Truth to tell, I had not a single autumnal thought on that peaceful July night, which was so filled with gorgeous music. However, now that autumn is a few days away, I am filled with those thoughts.

It is a privilege to live in New England when Mother Nature shows off all her colorful finery. But despite the splendor of autumn, the season has not fared well in literature. Poets generally have thought of it as the season of death. “Bare ruined choirs,” Shakespeare called it, “where yellow leaves or none or few to hang.” Rilke begins his poem on autumn: “Who now has no house will not build one anymore.”

It seems bad timing that the Jewish New Year, Rosh Hashana, began Thursday. How ironic to celebrate beginnings when leaves fall, songbirds disappear and animals think about hibernating.

Actually in ancient times, there were four Jewish “New Years,” which commemorate different events. One marked the coronation of kings and was used to calculate the numbers of years they reigned. One marked the time that cattle were tithed and offered as a sacrifice to God when the Temple stood in Jerusalem.

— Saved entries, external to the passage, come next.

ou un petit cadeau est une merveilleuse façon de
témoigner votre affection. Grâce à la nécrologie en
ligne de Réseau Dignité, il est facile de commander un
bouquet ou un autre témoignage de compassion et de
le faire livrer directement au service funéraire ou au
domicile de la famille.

There is a New Year still observed called Tu Bishevat, which began as an agricultural festival but was transformed by associations with the land of Israel.

Rosh Hashana, which literally means “head of the year,” is the birthday of the world. By a kind of rabbinic fuzzy math, it was determined that creation began 5,768 years ago. That is the year now inaugurated in synagogues around the world with prayer and meditation. Thursday begins a period of introspection that culminates with the Day of Atonement, Yom Kippur, on Sept. 22.

Introspection

It turns out that thoughts of death — autumnal thoughts, if you will — inspire introspection. Consider these words from our prayer book: “The eye is never satisfied with seeing; endless are the desires of the heart. We devise new schemes on the graves of a thousand disappointed hopes. Like Moses on Mount Nebo, we behold the promised land from afar but may not enter it. Our life, at its best, is an endless effort for a goal we never attain. Death finally terminates the struggle and joy and grief, success and failure, all are ended. Like children falling asleep over their toys, we relinquish our grasp on earthly possessions only when death overtakes us. Master and servant, rich and poor, strong and feeble, wise and simple, all are equal in death. The grave levels all distinctions, and makes the whole world kin.” Autumnal thoughts, indeed!

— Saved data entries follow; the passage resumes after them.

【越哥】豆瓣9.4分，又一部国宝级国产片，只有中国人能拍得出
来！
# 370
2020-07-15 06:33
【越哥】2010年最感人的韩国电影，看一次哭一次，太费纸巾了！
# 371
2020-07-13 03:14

The Psalmist put it in different words: “Cause me to number the days of my life so that I might acquire a heart of wisdom.”

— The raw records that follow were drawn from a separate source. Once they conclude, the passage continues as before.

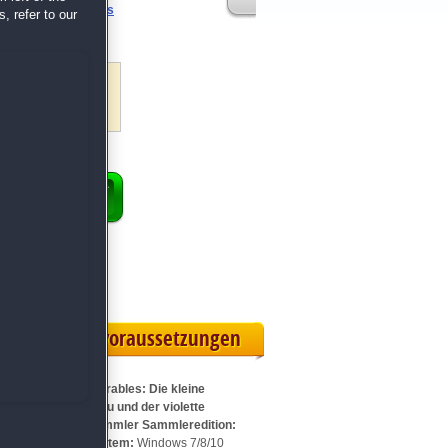
Parables: Rapunzels
, refer to our
uskapitel
ENKORB
 Vollversion
rteilskarte
Systemvoraussetzungen
Für Dark Parables: Die kleine
Meerjungfrau und der violette
Gezeitensammler Sammleredition:
Betriebssystem:
Windows 7/8/10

Such sentiments, of course, are not unique to the Jewish tradition. Phillips Brooks was the most celebrated preacher in Boston. He served as the Episcopal bishop of Massachusetts and was the author of “O Little Town of Bethlehem.”

His most famous sermon, “Candle of the Lord,” was preached in Westminster Abbey on July 4, 1879. Brooks exhorted the congregation: “Forgive. Forget. Bear with the faults of others as you would have them bear with yours. Be patient and understanding. Life is too short to be vengeful or malicious. Life is too short to be petty or unkind ... Don’t wait to patch up that quarrel. Don’t wait to say that kind word, to do that kind deed. The time is short, and tomorrow may be too late!”

The great Hassidic Rabbi Nahum of Bratslav said this to his disciples, “If you’re not going to be kinder tomorrow than you were today, what good is tomorrow?”

It turns out that there is a deeper wisdom in marking a New Year when we will be surrounded by beautiful leaves that die before our very eyes, and fly away as though they had never been. It makes us think of the autumn of our own lives when the story of our own lives will be rehearsed for others to hear. It will hopefully motivate us to spend the year to come liberated from anger and envy and living in a way that makes a difference for good in the lives of others.

X Leslie Y. Gutterman is senior rabbi of Temple Beth-el in Providence, R.I. Distributed by Scripps Howard News Service.